Do you wish your family photos looked more polished and editorial? I think the answer to this is yes! This is exactly how a guide can help!

We so often get caught up in the bigger picture that we sometimes forget to study our own photos and ask ourselves how we can make them better. Sometimes we think it’s the background or posing, but if you look beyond those things we can see that sometimes it’s simply color coordination!

Let’s dive into the do’s and dont’s of choosing outfits, which you can pass on to your clients through a carefully considered guide!

1. Remember it’s a GREAT Reason to Dress Up!

Let’s be real, when it comes to family sessions, sometimes moms and dads forget they can actually dress up! Encourage your clients to take the extra time to put together a nice outfit that will make the FEEL good about themselves. It’s probably the first time in years they are getting family photos taken, so it’s a special occasion, right?!
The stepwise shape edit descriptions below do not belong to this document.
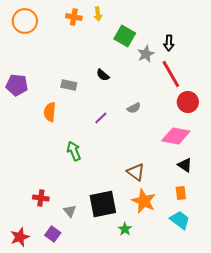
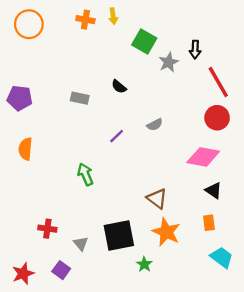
red line: (171, 74) -> (218, 82), moved
orange semicircle: (50, 112) -> (25, 149), moved
cyan trapezoid: (180, 220) -> (222, 257), moved

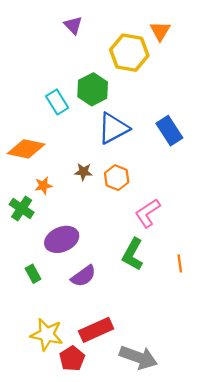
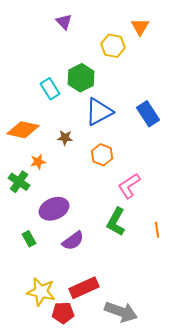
yellow hexagon: (129, 53) -> (113, 46), size x0.7
brown star: (83, 172) -> (65, 138), moved
red pentagon: (72, 359) -> (63, 313), turned 30

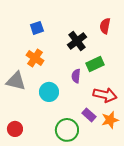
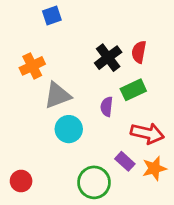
red semicircle: (105, 26) -> (139, 52), moved
blue square: (37, 28) -> (52, 15), moved
orange cross: (35, 58) -> (32, 66), moved, turned 30
gray triangle: (16, 81) -> (58, 95), moved, turned -35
For your family pictures, tell the mom that it’s OK to wear a beautiful flowing dress or wear those shoes she’s been wanting to take out of the box from last year. Ask the dads to break out the slacks and wear a button down shirt!

The point is, people will look at their photos and think back to how the FELT during the family pictures session.
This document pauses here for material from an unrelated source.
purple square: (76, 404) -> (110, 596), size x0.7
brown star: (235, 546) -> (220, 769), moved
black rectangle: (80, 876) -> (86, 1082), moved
Whatever they wear for the family pictures, we want them to feel confident and beautiful. What better reason than to wear a new dress, or a funky bowtie than for family photos. Remind your client in their guide that they don’t need to spend hundreds of dollars, great outfits can be found in any price point!

2. Coordinate but DON’T MATCH!

Long gone are the days of family sessions with matching white shirts and black pants. You’ve seen them, right? Looking back at my own engagement photos, I cringe when looking at our matching white shirts and jeans.
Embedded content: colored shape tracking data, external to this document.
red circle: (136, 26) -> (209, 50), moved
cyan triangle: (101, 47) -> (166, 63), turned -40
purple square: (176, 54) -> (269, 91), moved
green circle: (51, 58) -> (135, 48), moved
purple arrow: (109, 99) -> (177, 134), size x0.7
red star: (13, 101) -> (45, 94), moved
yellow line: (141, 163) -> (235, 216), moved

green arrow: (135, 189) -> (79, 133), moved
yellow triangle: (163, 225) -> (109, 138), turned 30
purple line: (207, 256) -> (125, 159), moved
While this strategy may work with LARGE group photos (to keep it simple and clear), advise your clients not to be “too” matchy-matchy on portrait or family sessions. This means advising them to choose maybe 3-4 neutral colors as a base, and then have every person use those colors to coordinate their own outfit.

So if you’re heading to the beach, you could suggest that your clients wear softer tones that match the colors that you would see at the beach! Check out this tutorial on taking better family photos!

Styles Guide

Here are tips on how you can make a color scheme board: 

Fall Color Schemes

Fall outfits are all about layers. Wear warm tones such as:

  • Maroon and Brown
  • Tan and Denim
  • Cream, Navy, Tan
  • Denim, Crimson, Yellow

Winter Color Schemes 

Winter’s the perfect time to bundle up and bring out those family sweaters and furry scarves! This holiday season highlights cold tones like:

  • Glitter and White
  • Crimson and Navy
  • Crimson, Tan, Blue 
  • Grey, Black, Red
  • Green, Rose, Copper 

Spring Color Schemes 

Spring is all about vibrancy. Try the following sample combinations to set apart your subjects from the surroundings:

  • White and Blush
  • Teal and Blush
  • White, Tan, Light Blue
  • White, Navy, Yellow 

Summer Color Schemes

Ask the family to find outfits with the warmest of colors like:

  • Teal and Orange
  • White and Tan 
  • Green, Yellow, Blue
  • White, Tan, Light Blue

3. Ditch the Obnoxious Patterns

As much as we all love kittens, seeing a family show up with animals, flowers and faces all over their clothing can be a bit distraction. In fact, if the patterns are small enough, they can also cause some distortion in your photos! It’s just a bad choice all around. Eliminating these distractions can put the focus on your clients, where is exactly where it should belong!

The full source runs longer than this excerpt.